India in discussions over DRS compromise
India have been offered a compromise solution in an effort to persuade them to accept the Decision Review System so it can be universally adopted at international level.
The BCCI currently refuses to sanction use of the DRS in series involving India and, under the chairmanship of N Srinivasan at the ICC, has declined the recommendation of the ICC'S cricket committee to embrace the DRS in all formats of the game at international level.
Supporters of DRS are optimistic, however, that the BCCI's attitude to the issue has softened and believe that misgivings are now less about the technology and more about the number of reviews allowed in each innings.
At present, two unsuccessful reviews are allowed in each Test innings but private discussions have led some to believe that the BCCI favours unlimited reviews.

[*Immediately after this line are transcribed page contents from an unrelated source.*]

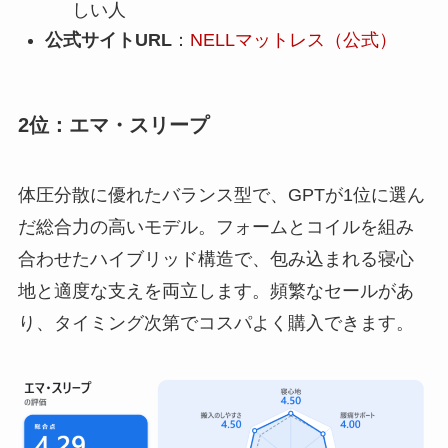
しい人
公式サイトURL
：
NELLマットレス（公式）
2位：エマ・スリープ
体圧分散に優れたバランス型で、GPTが1位に選ん
だ総合力の高いモデル。フォームとコイルを組み
合わせたハイブリッド構造で、包み込まれる寝心
地と適度な支えを両立します。頻繁なセールがあ
り、タイミング次第でコスパよく購入できます。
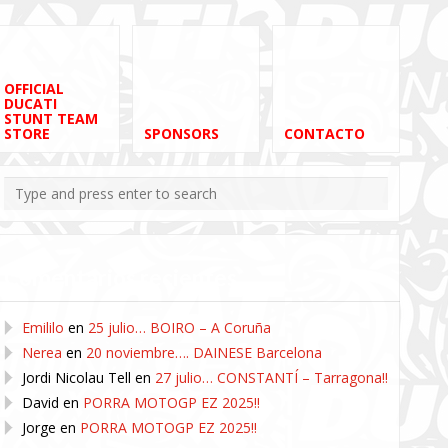
OFFICIAL
DUCATI
STUNT TEAM
STORE
SPONSORS
CONTACTO
Comentarios recientes
Emililo
en
25 julio… BOIRO – A Coruña
Nerea
en
20 noviembre…. DAINESE Barcelona
Jordi Nicolau Tell
en
27 julio… CONSTANTÍ – Tarragona!!
David
en
PORRA MOTOGP EZ 2025!!
Jorge
en
PORRA MOTOGP EZ 2025!!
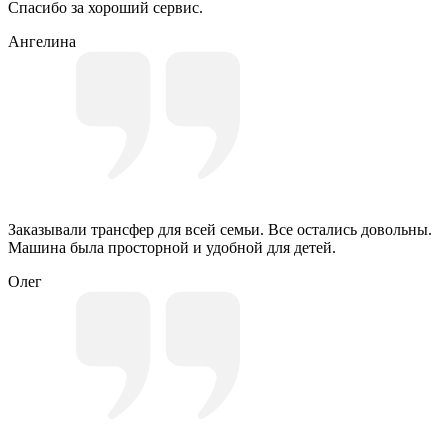
Спасибо за хороший сервис.
Ангелина
Заказывали трансфер для всей семьи. Все остались довольны.
Машина была просторной и удобной для детей.
Олег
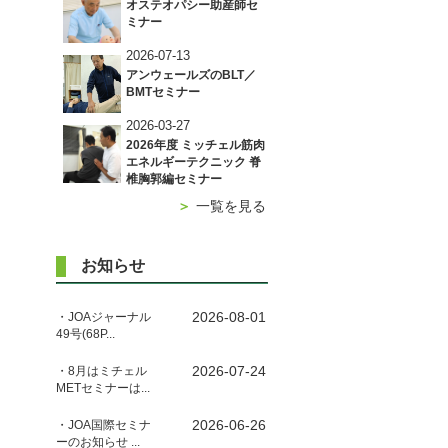
オステオパシー助産師セ
ミナー
2026-07-13
アンウェールズのBLT／
BMTセミナー
2026-03-27
2026年度 ミッチェル筋肉
エネルギーテクニック 脊
椎胸郭編セミナー
＞
一覧を見る
お知らせ
2026-08-01
・JOAジャーナル
49号(68P...
2026-07-24
・8月はミチェル
METセミナーは...
2026-06-26
・JOA国際セミナ
ーのお知らせ ...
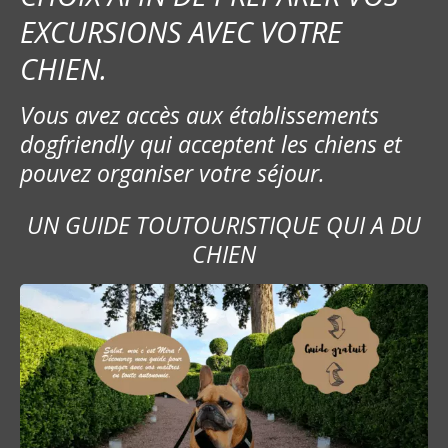
EXCURSIONS AVEC VOTRE
CHIEN.
Vous avez accès aux établissements
dogfriendly qui acceptent les chiens et
pouvez organiser votre séjour.
UN GUIDE TOUTOURISTIQUE QUI A DU
CHIEN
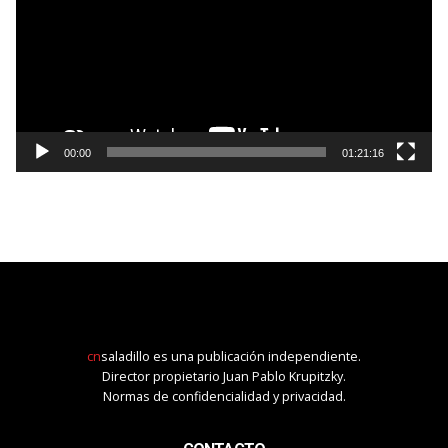
00:00
01:21:16
cn
saladillo es una publicación independiente.
Director propietario Juan Pablo Krupitzky.
Normas de confidencialidad y privacidad.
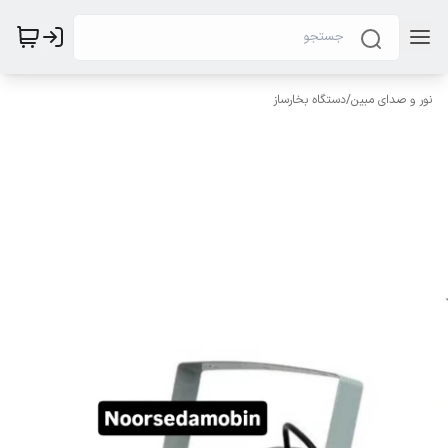
نور و صدای مبین
/
دستگاه بخارساز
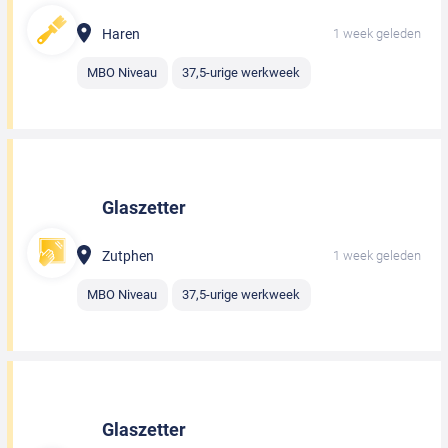
Haren
1 week geleden
MBO Niveau
37,5-urige werkweek
Glaszetter
Zutphen
1 week geleden
MBO Niveau
37,5-urige werkweek
Glaszetter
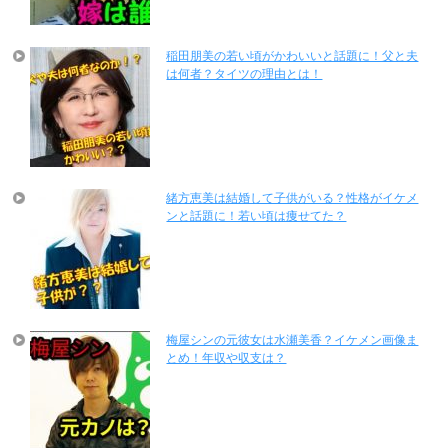
稲田朋美の若い頃がかわいいと話題に！父と夫
は何者？タイツの理由とは！
緒方恵美は結婚して子供がいる？性格がイケメ
ンと話題に！若い頃は痩せてた？
梅屋シンの元彼女は水瀬美香？イケメン画像ま
とめ！年収や収支は？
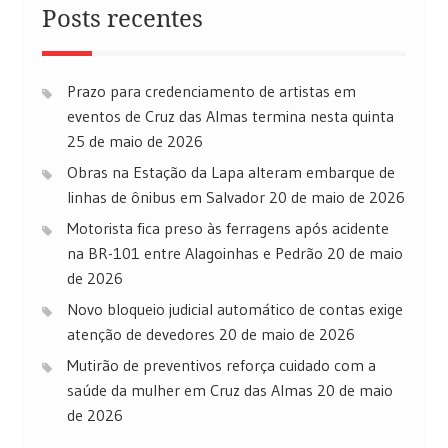
Posts recentes
Prazo para credenciamento de artistas em
eventos de Cruz das Almas termina nesta quinta
25 de maio de 2026
Obras na Estação da Lapa alteram embarque de
linhas de ônibus em Salvador
20 de maio de 2026
Motorista fica preso às ferragens após acidente
na BR-101 entre Alagoinhas e Pedrão
20 de maio
de 2026
Novo bloqueio judicial automático de contas exige
atenção de devedores
20 de maio de 2026
Mutirão de preventivos reforça cuidado com a
saúde da mulher em Cruz das Almas
20 de maio
de 2026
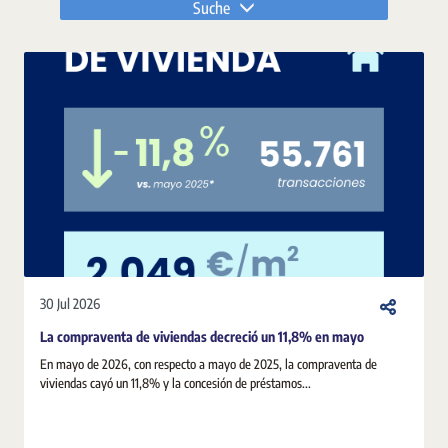
Suche
30 Jul 2026
La compraventa de viviendas decreció un 11,8% en mayo
En mayo de 2026, con respecto a mayo de 2025, la compraventa de
viviendas cayó un 11,8% y la concesión de préstamos...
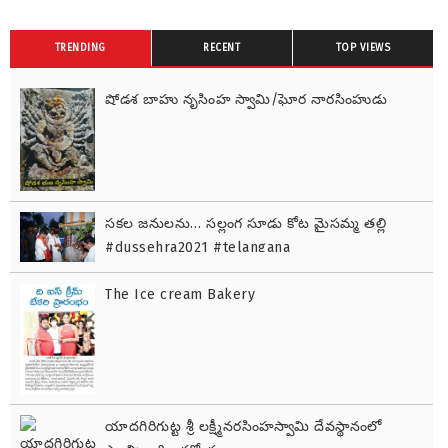
TRENDING
RECENT
TOP VIEWS
షోడశ బాహు నృసింహ స్వామి/ఘోర నారసింహుడు
సకల జనులను… సల్లంగ సూడు కోట మైసమ్మ తల్లి
#dussehra2021 #telangana
The Ice cream Bakery
యాదగిరిగుట్ట శ్రీ లక్ష్మీనరసింహస్వామి దేవస్థానంలో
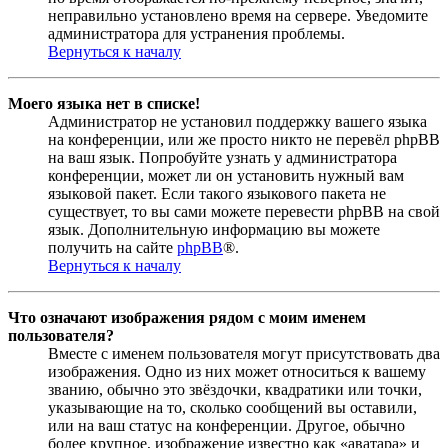
неправильно установлено время на сервере. Уведомите
администратора для устранения проблемы.
Вернуться к началу
Моего языка нет в списке!
Администратор не установил поддержку вашего языка
на конференции, или же просто никто не перевёл phpBB
на ваш язык. Попробуйте узнать у администратора
конференции, может ли он установить нужный вам
языковой пакет. Если такого языкового пакета не
существует, то вы сами можете перевести phpBB на свой
язык. Дополнительную информацию вы можете
получить на сайте
phpBB
®.
Вернуться к началу
Что означают изображения рядом с моим именем
пользователя?
Вместе с именем пользователя могут присутствовать два
изображения. Одно из них может относиться к вашему
званию, обычно это звёздочки, квадратики или точки,
указывающие на то, сколько сообщений вы оставили,
или на ваш статус на конференции. Другое, обычно
более крупное, изображение известно как «аватара» и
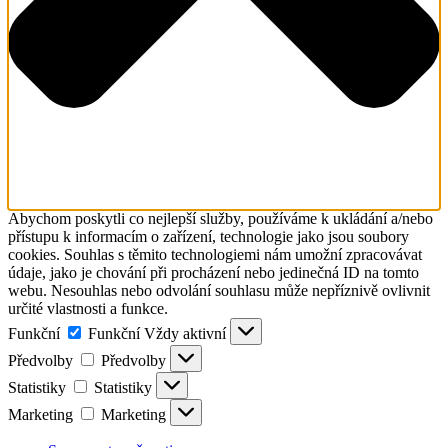
Abychom poskytli co nejlepší služby, používáme k ukládání a/nebo
přístupu k informacím o zařízení, technologie jako jsou soubory
cookies. Souhlas s těmito technologiemi nám umožní zpracovávat
údaje, jako je chování při procházení nebo jedinečná ID na tomto
webu. Nesouhlas nebo odvolání souhlasu může nepříznivě ovlivnit
určité vlastnosti a funkce.
Funkční
Funkční
Vždy aktivní
Předvolby
Předvolby
Statistiky
Statistiky
Marketing
Marketing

Unlimited reviews are likely to remain unacceptable to the ICC on the grounds that it risks slowing the pace of the game and encourages speculative use of the system.
But a compromise has been suggested whereby a side would not lose one of its two reviews if its appeal only failed on the basis of "umpire's call" - the margin of error built in to give the on-field umpires the benefit of the doubt in marginal decisions.
The BCCI declined to comment, but a spokesman did admit that they had been in discussions with the ICC over the issue "for a while."
It may also be relevant that Jagmohan Dalmiya is currently the acting president of the BCCI in the absence of Srinivasan, who temporarily stepped aside to ensure no perception of bias while the BCCI looked into allegations of spot fixing within the IPL.
The ICC has also sponsored testing of various ball-tracking methods in recent times, with the results generally vindicating faith in the system.
The timing of the news that universal introduction of DRS is back on the agenda is still surprising. The current Investec Ashes series between England and Australia has contained several umpiring controversies and highlighted deficiencies with the DRS system. Indications are that discussions began before the series and may be difficult to maintain.
But while the ICC have accepted there have been problems during the Ashes, they feel they have been caused more by failures in protocols or human error than problems with the technology.
As a result of the problems, the ICC will consider developing specialist TV umpires and are also using the current Ashes series to trial an updated system whereby the TV umpire will have access to more images and technology than ever before rather than being reliant on the broadcaster to provide a limited number of images.
It is also possible that overseas umpires could be invited to officiate in county cricket. Up to four or five umpires may be accommodated for up to a season at a time in order for them to gain experience and add to the number of officials eligible to stand in Ashes series.
At present the ICC's elite list of international umpires contains only four men who can stand in Tests between England and Australia due to the neutrality rules that prevent on-field or TV umpires officiating in games involving their home nation.
Billy Bowden, the New Zealand umpire removed from the elite list in June after some modest performances, may be reinstated in a bid to ease the burden on the four officials involved in the back-to-back Ashes series, and there is an acceptance from the ICC that further reinforcements are required.